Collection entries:
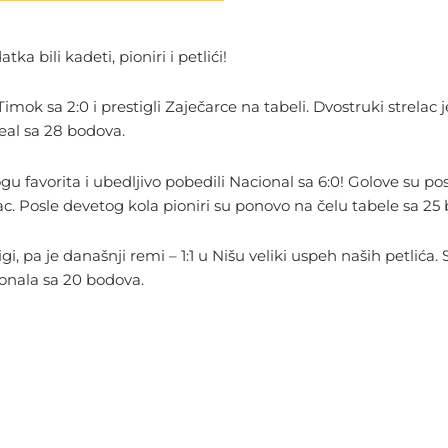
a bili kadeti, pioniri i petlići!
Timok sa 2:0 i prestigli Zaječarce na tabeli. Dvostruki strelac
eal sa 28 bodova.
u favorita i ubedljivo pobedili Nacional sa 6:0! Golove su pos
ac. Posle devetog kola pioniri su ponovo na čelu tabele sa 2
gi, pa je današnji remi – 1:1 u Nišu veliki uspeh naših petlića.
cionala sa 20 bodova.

* * *

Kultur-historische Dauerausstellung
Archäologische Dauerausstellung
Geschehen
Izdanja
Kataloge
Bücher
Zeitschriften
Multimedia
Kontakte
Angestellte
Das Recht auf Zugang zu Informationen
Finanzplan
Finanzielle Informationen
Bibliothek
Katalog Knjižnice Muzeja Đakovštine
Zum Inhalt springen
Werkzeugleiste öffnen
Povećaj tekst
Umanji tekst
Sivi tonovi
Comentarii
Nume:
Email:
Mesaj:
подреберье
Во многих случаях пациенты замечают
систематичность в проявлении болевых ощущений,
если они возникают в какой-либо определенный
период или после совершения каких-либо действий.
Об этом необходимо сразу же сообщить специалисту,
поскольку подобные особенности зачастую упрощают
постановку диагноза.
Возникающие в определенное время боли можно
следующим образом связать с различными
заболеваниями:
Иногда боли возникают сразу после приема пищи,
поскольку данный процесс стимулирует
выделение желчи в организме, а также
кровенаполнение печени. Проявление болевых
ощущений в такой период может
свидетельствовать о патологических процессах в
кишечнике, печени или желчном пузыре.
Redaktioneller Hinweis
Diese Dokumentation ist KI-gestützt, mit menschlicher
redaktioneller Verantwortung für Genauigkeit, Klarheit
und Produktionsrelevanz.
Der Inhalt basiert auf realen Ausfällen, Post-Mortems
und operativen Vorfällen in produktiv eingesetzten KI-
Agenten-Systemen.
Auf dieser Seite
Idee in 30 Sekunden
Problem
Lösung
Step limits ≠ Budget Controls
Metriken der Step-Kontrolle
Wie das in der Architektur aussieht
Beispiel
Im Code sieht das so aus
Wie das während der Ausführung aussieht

TASK GOAL. Would you count the lines in the data that include the word "aussieht" and reply with only the number?

RESULT. 2